His early career brought Leutze various surveying assignments, especially in Central America. In 1897, as commanding officer of Alert, he helped promote the peace when representatives from Costa Rica and Nicaragua met and signed a treaty of peace aboard his ship. As captain of Monterey, he sailed to reinforce Dewey’s fleet at Manila, and was present when the city capitulated.
A fine administrator, he was promoted to rear admiral in 1907 while Superintendent of the Naval Gun Factory and, from 1905 to 1910, Commandant of the Navy Yard, Washington, D.C. Admiral Leutze ended his active career as Commandant of both the 3rd Naval District and the New York Navy Yard on 6 June 1912. He died at Brooklyn Naval Hospital 1 September 1931.
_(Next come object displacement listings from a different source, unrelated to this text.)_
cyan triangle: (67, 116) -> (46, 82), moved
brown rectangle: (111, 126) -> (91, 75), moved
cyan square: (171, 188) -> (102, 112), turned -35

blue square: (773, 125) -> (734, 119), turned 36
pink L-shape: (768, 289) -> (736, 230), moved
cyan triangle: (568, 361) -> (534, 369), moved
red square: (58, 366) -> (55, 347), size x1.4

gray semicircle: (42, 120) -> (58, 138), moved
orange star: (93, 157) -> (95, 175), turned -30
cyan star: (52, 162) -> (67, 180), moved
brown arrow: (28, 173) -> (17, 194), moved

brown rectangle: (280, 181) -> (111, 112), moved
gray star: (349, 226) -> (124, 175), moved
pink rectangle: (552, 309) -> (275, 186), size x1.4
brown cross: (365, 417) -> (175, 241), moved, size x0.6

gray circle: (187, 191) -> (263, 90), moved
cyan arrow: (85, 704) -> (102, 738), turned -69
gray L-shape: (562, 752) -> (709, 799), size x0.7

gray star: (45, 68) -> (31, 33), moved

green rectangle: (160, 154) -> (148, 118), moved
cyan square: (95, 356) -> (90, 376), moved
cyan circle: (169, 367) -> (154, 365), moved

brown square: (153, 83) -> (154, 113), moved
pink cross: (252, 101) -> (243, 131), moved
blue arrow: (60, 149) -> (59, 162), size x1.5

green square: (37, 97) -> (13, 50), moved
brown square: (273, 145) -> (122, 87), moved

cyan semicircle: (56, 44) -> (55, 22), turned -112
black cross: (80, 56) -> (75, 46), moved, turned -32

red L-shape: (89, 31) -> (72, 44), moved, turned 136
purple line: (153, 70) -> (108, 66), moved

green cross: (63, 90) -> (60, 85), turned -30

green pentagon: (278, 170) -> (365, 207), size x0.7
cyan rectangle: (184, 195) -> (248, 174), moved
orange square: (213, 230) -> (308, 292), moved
Leutze Park, at the Washington Navy Yard between the Naval Historical Center at Building 57 and Tingey House, the residence of the Chief of Naval Operations, is named for RAdm. Leutze (see photograph, above). It is the parade ground for official change-of-command and retirement ceremonies. An anchor from USS Enterprise (CV 6), bronze cannon and other ordnance dating from the seventeenth to the nineteenth centuries, some captured by U.S. forces in the Barbary Wars, the Civil War, and the Spanish American War, rim the park.